DATA TO USE »
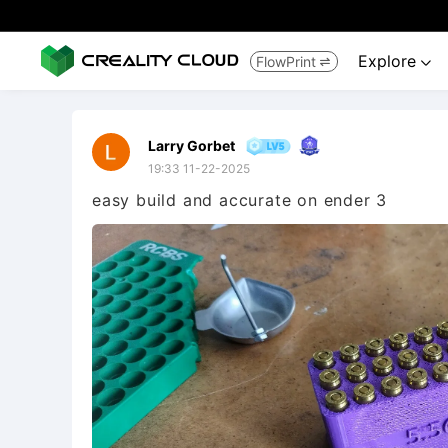
Explore
FlowPrint


Larry Gorbet
19:33 11-22-2025
easy build and accurate on ender 3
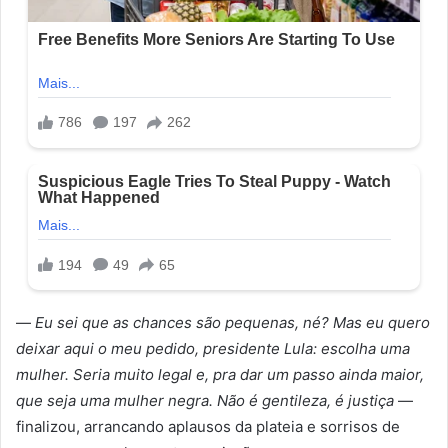
—
Eu sei que as chances são pequenas, né? Mas eu quero
deixar aqui o meu pedido, presidente Lula: escolha uma
mulher. Seria muito legal e, pra dar um passo ainda maior,
que seja uma mulher negra. Não é gentileza, é justiça
—
finalizou, arrancando aplausos da plateia e sorrisos de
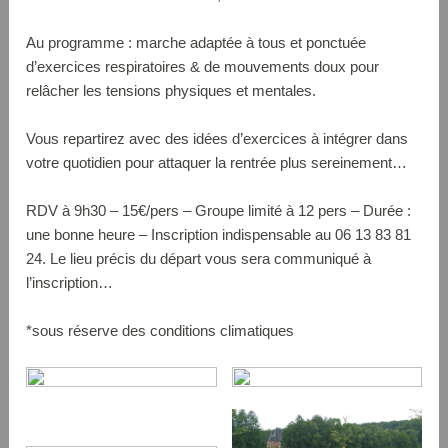
Au programme : marche adaptée à tous et ponctuée
d’exercices respiratoires & de mouvements doux pour
relâcher les tensions physiques et mentales.
Vous repartirez avec des idées d’exercices à intégrer dans
votre quotidien pour attaquer la rentrée plus sereinement…
RDV à 9h30 – 15€/pers – Groupe limité à 12 pers – Durée :
une bonne heure – Inscription indispensable au 06 13 83 81
24. Le lieu précis du départ vous sera communiqué à
l’inscription…
*sous réserve des conditions climatiques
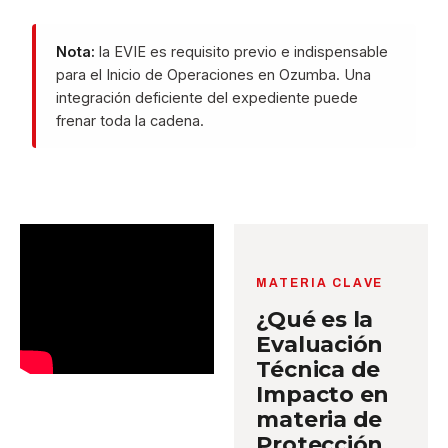
Nota:
la EVIE es requisito previo e indispensable
para el Inicio de Operaciones en Ozumba. Una
integración deficiente del expediente puede
frenar toda la cadena.
MATERIA CLAVE
¿Qué es la
Evaluación
Técnica de
Impacto en
materia de
Protección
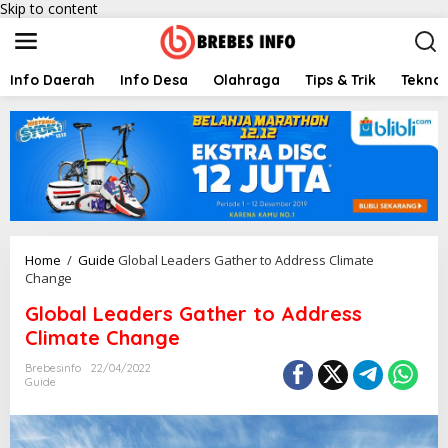
Skip to content
Info Daerah
Info Desa
Olahraga
Tips & Trik
Teknol
Home
/
Guide
Global Leaders Gather to Address Climate
Change
Global Leaders Gather to Address
Climate Change
Brebesinfo
22/04/2022
Guide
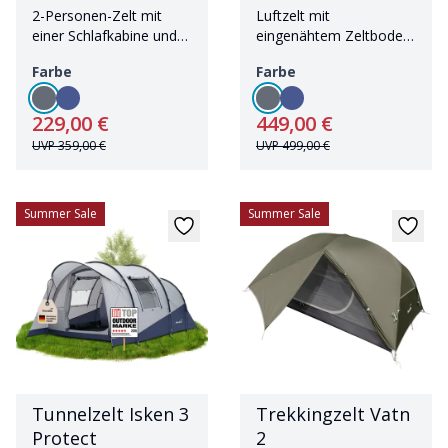
2-Personen-Zelt mit
Luftzelt mit
einer Schlafkabine und
eingenähtem Zeltboden
Sonnendach
und Sonnendach für bis
Farbe
Farbe
zu vier Personen
229,00 €
449,00 €
UVP
359,00 €
UVP
499,00 €
Summer Sale
Summer Sale
Tunnelzelt Isken 3
Trekkingzelt Vatn
Protect
2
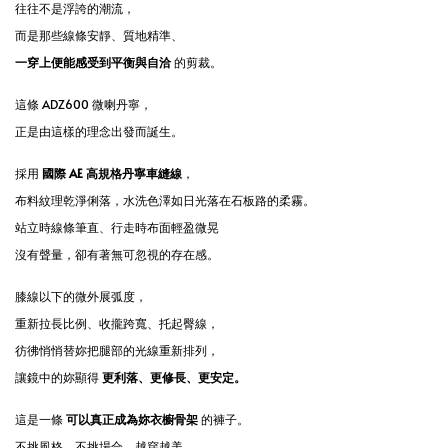
往往不是浮誇的潮流，
而是那些線條安靜、質地精準、
一穿上便能感受到平衡與自洽
的剪裁。
這條 ADZ600 微喇丹寧，
正是由這樣的理念出發而誕生。
採用
國際 AE 高規格丹寧車縫線
，
布料紋理乾淨俐落，水洗色澤如日光落在石板路的柔霧。
站立時線條筆直、行走時布面輕盈微晃
沒有聲量，卻有著無可忽視的存在感。
膝線以下的微外展弧度，
重新拉長比例、收攏跨寬、托起臀線，
彷彿悄悄替妳把腿部的光線重新排列，
讓鏡中的妳顯得
更利落、更修長、更安定。
這是一條
可以真正成為妳衣櫥骨架
的褲子。
不挑風格、不挑場合、越穿越美。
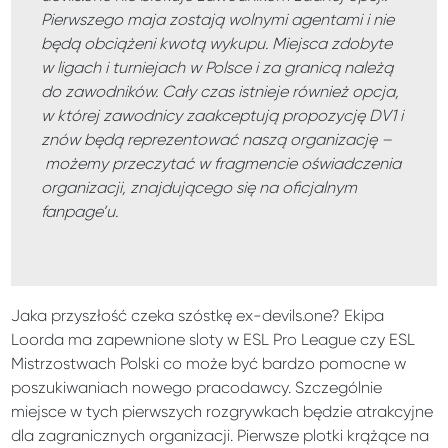
Pierwszego maja zostają wolnymi agentami i nie
będą obciążeni kwotą wykupu. Miejsca zdobyte
w ligach i turniejach w Polsce i za granicą należą
do zawodników. Cały czas istnieje również opcja,
w której zawodnicy zaakceptują propozycję DV1 i
znów będą reprezentować naszą organizację –
możemy przeczytać w fragmencie oświadczenia
organizacji, znajdującego się na oficjalnym
fanpage’u.
Jaka przyszłość czeka szóstkę ex-devils.one? Ekipa
Loorda ma zapewnione sloty w ESL Pro League czy ESL
Mistrzostwach Polski co może być bardzo pomocne w
poszukiwaniach nowego pracodawcy. Szczególnie
miejsce w tych pierwszych rozgrywkach będzie atrakcyjne
dla zagranicznych organizacji. Pierwsze plotki krążące na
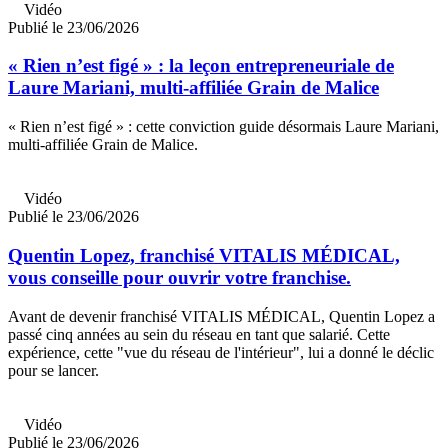
Vidéo
Publié le 23/06/2026
« Rien n’est figé » : la leçon entrepreneuriale de
Laure Mariani, multi-affiliée Grain de Malice
« Rien n’est figé » : cette conviction guide désormais Laure Mariani,
multi-affiliée Grain de Malice.
Vidéo
Publié le 23/06/2026
Quentin Lopez, franchisé VITALIS MÉDICAL,
vous conseille pour ouvrir votre franchise.
Avant de devenir franchisé VITALIS MÉDICAL, Quentin Lopez a
passé cinq années au sein du réseau en tant que salarié. Cette
expérience, cette "vue du réseau de l'intérieur", lui a donné le déclic
pour se lancer.
Vidéo
Publié le 23/06/2026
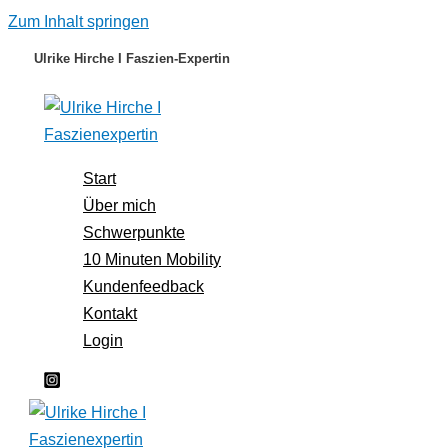
Zum Inhalt springen
Ulrike Hirche I Faszien-Expertin
Start
Über mich
Schwerpunkte
10 Minuten Mobility
Kundenfeedback
Kontakt
Login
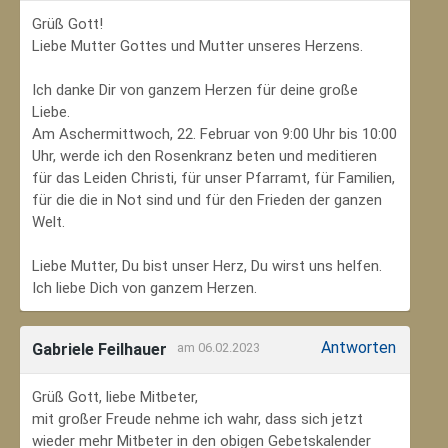
Grüß Gott!
Liebe Mutter Gottes und Mutter unseres Herzens.
Ich danke Dir von ganzem Herzen für deine große
Liebe.
Am Aschermittwoch, 22. Februar von 9:00 Uhr bis 10:00
Uhr, werde ich den Rosenkranz beten und meditieren
für das Leiden Christi, für unser Pfarramt, für Familien,
für die die in Not sind und für den Frieden der ganzen
Welt.
Liebe Mutter, Du bist unser Herz, Du wirst uns helfen.
Ich liebe Dich von ganzem Herzen.
Antworten
Gabriele Feilhauer
am 06.02.2023
Grüß Gott, liebe Mitbeter,
mit großer Freude nehme ich wahr, dass sich jetzt
wieder mehr Mitbeter in den obigen Gebetskalender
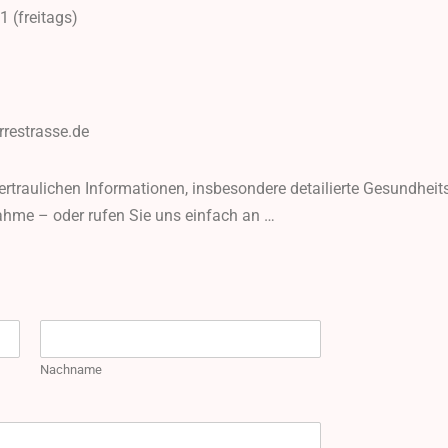
1 (freitags)
rrestrasse.de
ertraulichen Informationen, insbesondere detailierte Gesundheit
ahme – oder rufen Sie uns einfach an …
Nachname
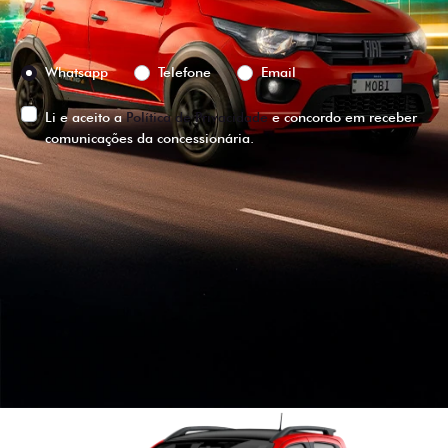
Preferência de contato:
Whatsapp
Telefone
Email
Li e aceito a
Política de Privacidade
e concordo em receber
comunicações da concessionária.
ENTRAR EM CONTATO
VISUALIZE O
VEÍCULO EM
360°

EXERCISE GOAL »
All lines above from the one containing "passé cinq années" up to and including the one containing "10 Minuten Mobility" are to be set down exactly, and nothing else. Leave images out.

THE ANSWER »
passé cinq années au sein du réseau en tant que salarié. Cette
expérience, cette "vue du réseau de l'intérieur", lui a donné le déclic
pour se lancer.
Vidéo
Publié le 23/06/2026
Zum Inhalt springen
Ulrike Hirche I Faszien-Expertin
Start
Über mich
Schwerpunkte
10 Minuten Mobility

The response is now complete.